Experience using the FPGA board DE10-Standard and DMA PL330



    I got a Terasic DE10-Standard board at my disposal. It has a lot of interesting things: a built-in JTAG programmer, LEDs, switches, buttons, Audio / VGA / USB / Ethernet connectors. I think that there is no particular need to list all its features, because everyone can read the specification of the board on the manufacturer’s website .

    It is important for me that the FPGA chip Cyclone V SX - 5CSXFC6D6F31C6N is on the board. This chip contains two ARM Cortex-A9 processors and 110K FPGA logic elements. This is a real SoC HPS: System-On-Chip, Hard Processor System. With such resources, you can try to do fairly complex projects. Next, I’ll talk about my experience using the board.

    It is very simple to download a Linux image from the terasika website and prepare a bootable SD card for the DE10-Standard board. Linux OS boots from SD, the board comes to life and demonstrates its capabilities.



    Once Linux has booted, you can find the icon of the test application on the desktop. This test GUI application allows you to turn individual board LEDs on and off, watch the status of switches and buttons, set values ​​on 7-segment indicators, and so on. There are many interesting things. When I played around with this program, you think that now you can quickly make your own project and launch it quickly.

    I do not consider myself a FPGA novice developer. I did projects with software processorsand imagine what a Linux kernel is. I myself am involved in the development of development boards with Altera / Intel FPGAs . However, to be honest, this is my first experience with the HPS-FPGA SoC. When I started to make my own project for this board, specifically for this FPGA, I realized that it would not really be easy.



    Of course, the DE10-Standard is not in itself to blame. There is some illusion of ease of development: here is the image of the SD card from terasik, there are source codes for an example project for FPGAs and source codes for test programs. It would seem, take it to fit your needs and everything will work. But no.

    You need to understand that the first impression of ease of development is that it is deceptive.
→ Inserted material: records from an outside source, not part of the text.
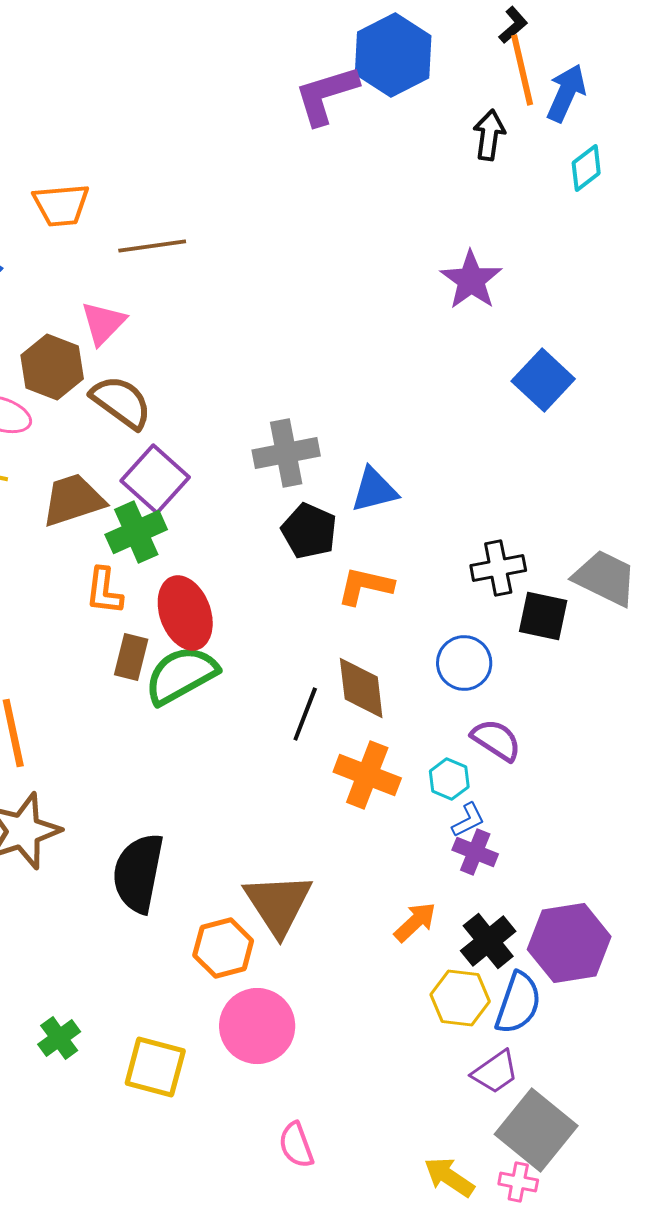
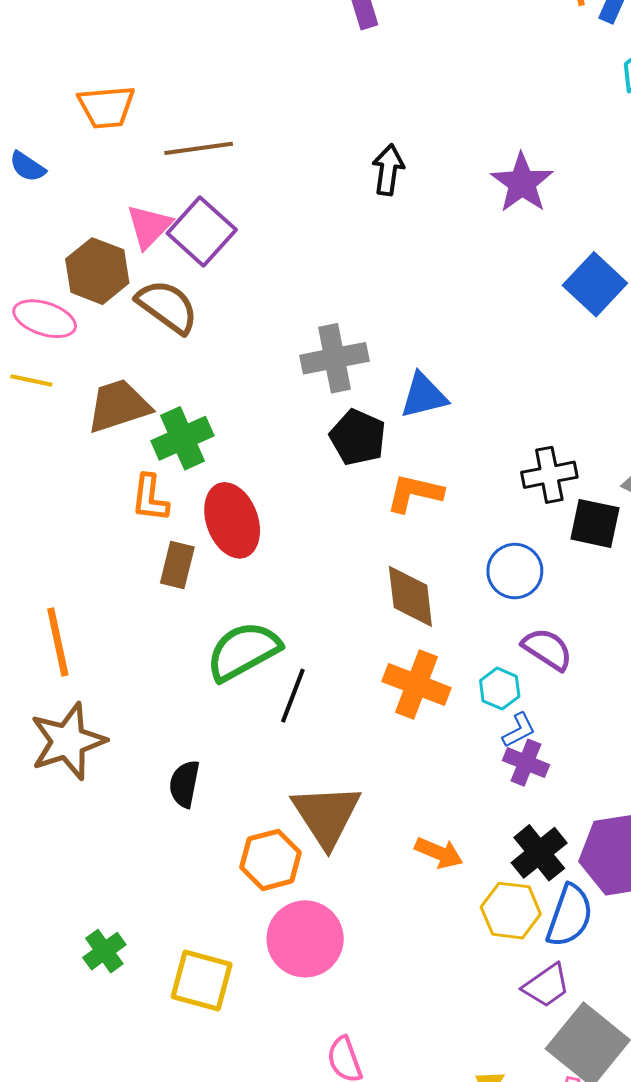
black arrow: (489, 135) -> (388, 170), moved
purple square: (155, 479) -> (202, 232), moved
green semicircle: (181, 675) -> (243, 651), moved
black line: (305, 714) -> (293, 696), moved
black semicircle: (138, 873) -> (184, 784), size x0.6
orange arrow: (415, 922) -> (439, 853), moved, turned 66

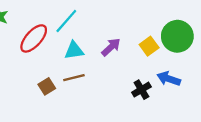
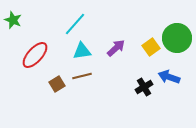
red ellipse: (34, 38) -> (35, 55), moved

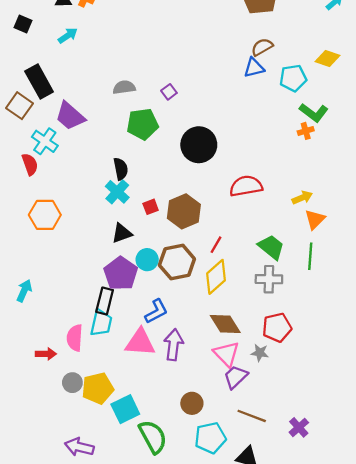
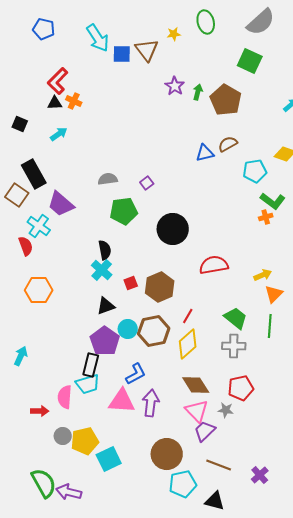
blue triangle: (254, 68) -> (205, 153), moved
cyan trapezoid: (101, 323) -> (88, 384), turned 60
brown circle: (192, 403) -> (167, 454), size x1.6
green semicircle: (153, 437) -> (44, 483), moved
As you can see at a glance - this is just the tip of the iceberg.

    I had to read and study a lot, for example:

    1. The DE10-Standard_v.1.2.0_SystemCD disk is attached to the board and it contains 38 PDF files of various documentation, diagrams and manuals.

    2. Intel’s “ Cyclone V Hard Processor System Technical Reference Manual ” is simply a technical description of 3,536 pages.

    Of course, it’s not necessary to read them all at once, I thought I won’t read them at all, I will manage my knowledge and experience, but still I had to read and understand.

    There is still a good resourcewhich contains even more documentation, source code examples and even a forum. This makes life easier on the one hand, and even more difficult on the other hand, because you have to read and absorb even more information ... Unfortunately, even on the rocketboard forum, it is not always possible to find answers to your questions.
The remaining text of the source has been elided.